I want us to reimagine a new world order where Jesus Christ is the key player. I want you to suspend your current cultural thinking of church and community and reinvision a worldview of miracles, power, love, forgiveness, and vulnerability.
The gospel of Jesus Christ is a subversion of reality, an alternative version of reality, that says another way of life is not only possible but is mandated and valid. It is a new system where Jesus is the key player, the key figure. It is a subversion of current cultural thinking that dictates that a new kingdom has come, is “at hand,” a kingdom that is inbreaking upon our daily life as a living reality. It is a kingdom that affects how we treat our spouse, how we do our job, how we fill out our taxes, how we shop at Walmart.
Mark is introducing a messy gospel. A gospel not taught in most of our churches and Sunday schools. It is a subversion of our comfortable American way of life. This is a new world order that speaks of a King, Jesus Christ, who challenges our comfortable way of life.

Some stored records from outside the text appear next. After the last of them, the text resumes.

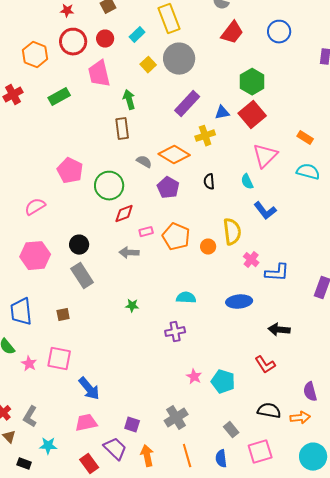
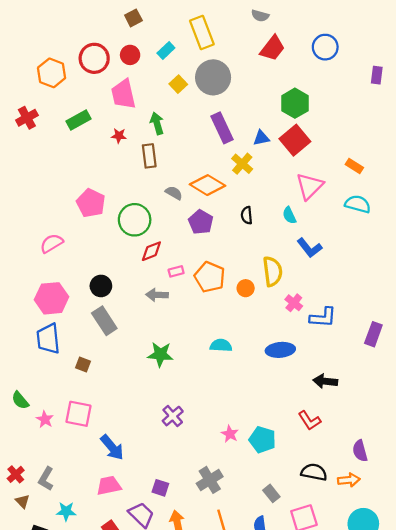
red star: (67, 11) -> (119, 136), moved
purple rectangle: (187, 104) -> (222, 128), turned -68
yellow cross: (205, 136) -> (242, 164), turned -30
green star: (132, 306) -> (160, 354), size x1.6
blue trapezoid: (21, 312) -> (48, 339), moved
brown square: (63, 315) -> (83, 364), turned 32
purple cross: (175, 332) -> (173, 416), moved, turned -30

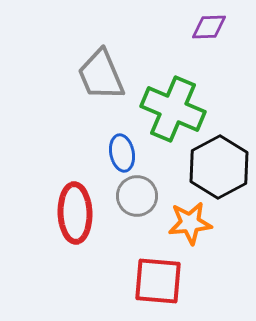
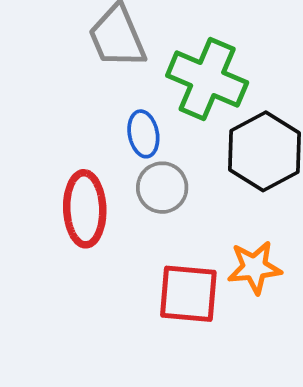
orange star: (190, 223) -> (255, 267), moved

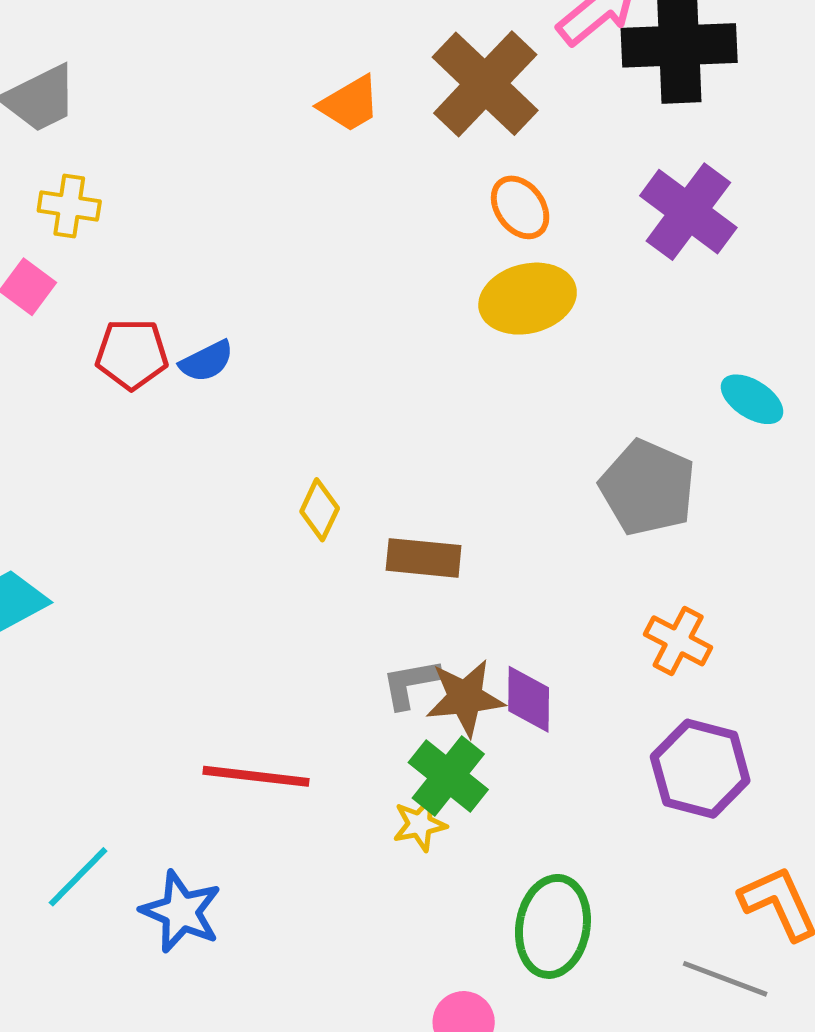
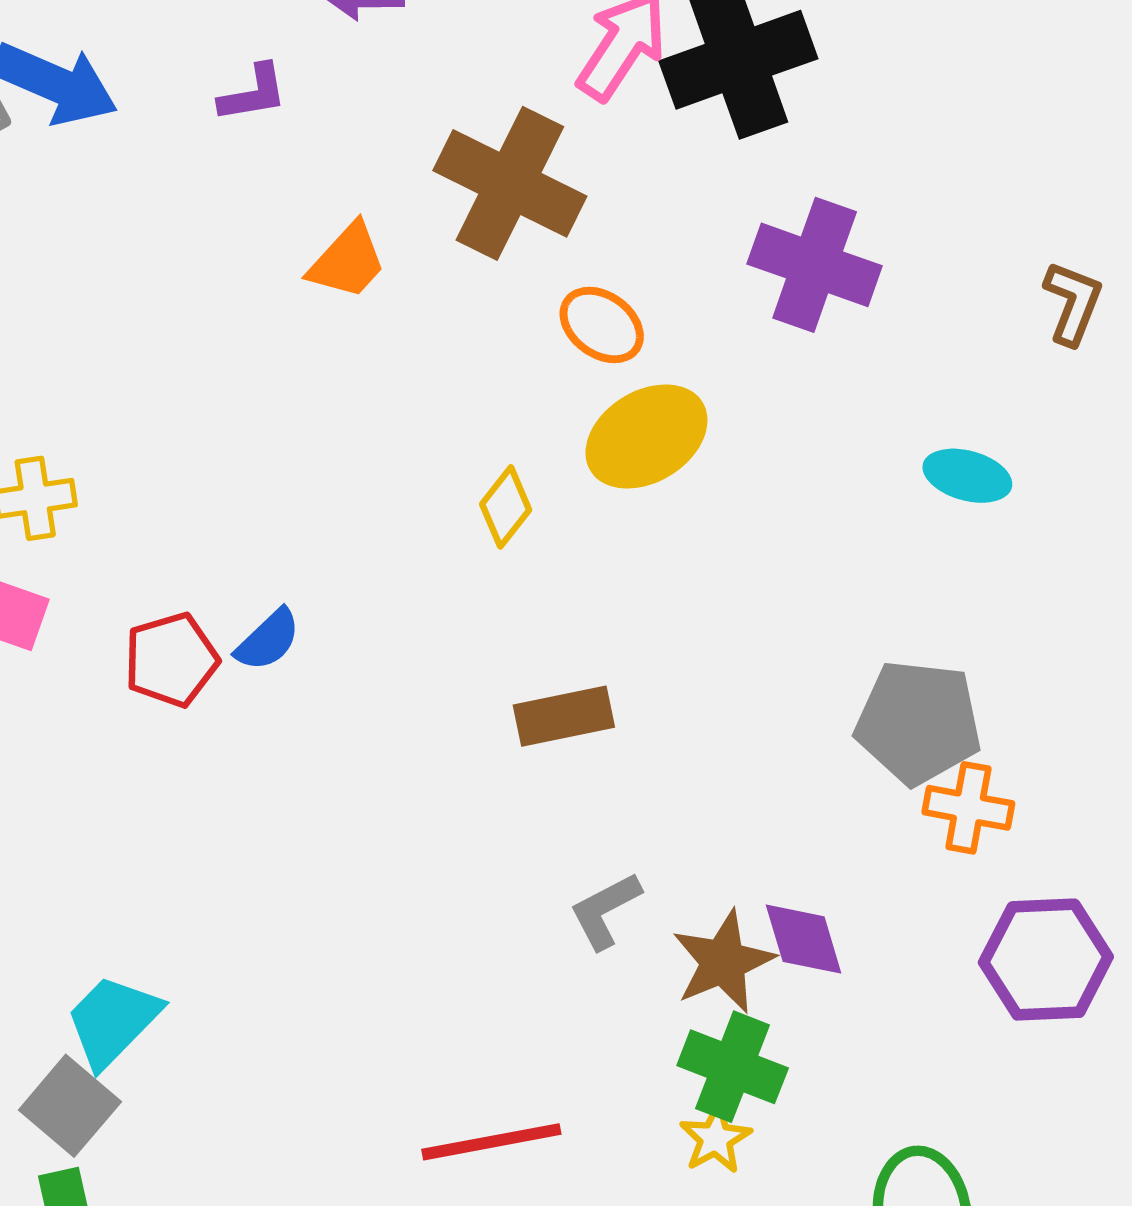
gray pentagon: (648, 488) -> (918, 722), moved
yellow diamond: (320, 510) -> (506, 507), moved, turned 30
brown rectangle: (424, 558) -> (564, 716), moved
gray L-shape: (411, 683) -> (605, 911), moved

The messy gospel of John Mark is a fast paced vibrant depiction of a man on a mission. Mark speaks of Jesus as the “son of man” more than any other gospel writer. It is a description of the humanness of Jesus. His humanity comes out in vivid scene after scene—a kind of first century motion picture of our savior living out true humanity through a counter cultural view of life.

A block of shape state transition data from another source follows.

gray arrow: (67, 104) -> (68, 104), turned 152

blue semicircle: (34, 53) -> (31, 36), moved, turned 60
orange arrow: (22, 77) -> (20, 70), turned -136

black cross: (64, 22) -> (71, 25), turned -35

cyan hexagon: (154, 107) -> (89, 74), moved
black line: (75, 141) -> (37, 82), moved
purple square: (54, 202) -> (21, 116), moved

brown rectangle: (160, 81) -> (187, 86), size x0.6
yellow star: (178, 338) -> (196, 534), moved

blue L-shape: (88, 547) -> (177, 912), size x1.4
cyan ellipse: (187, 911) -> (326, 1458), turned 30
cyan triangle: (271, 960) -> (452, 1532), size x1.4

We are thus faced with a choice—the choice of a new world order that challenges our old ways, our current passivity, our lingering shame, and our cult of comfort. The choice is before us. As we begin to work our way through the Gospel of Mark, buckle up the seatbelts of your heart, it could get messy.
On the Road,
Steve
[1] The New King James Version. 1982 (Mk 1:1). Nashville: Thomas Nelson.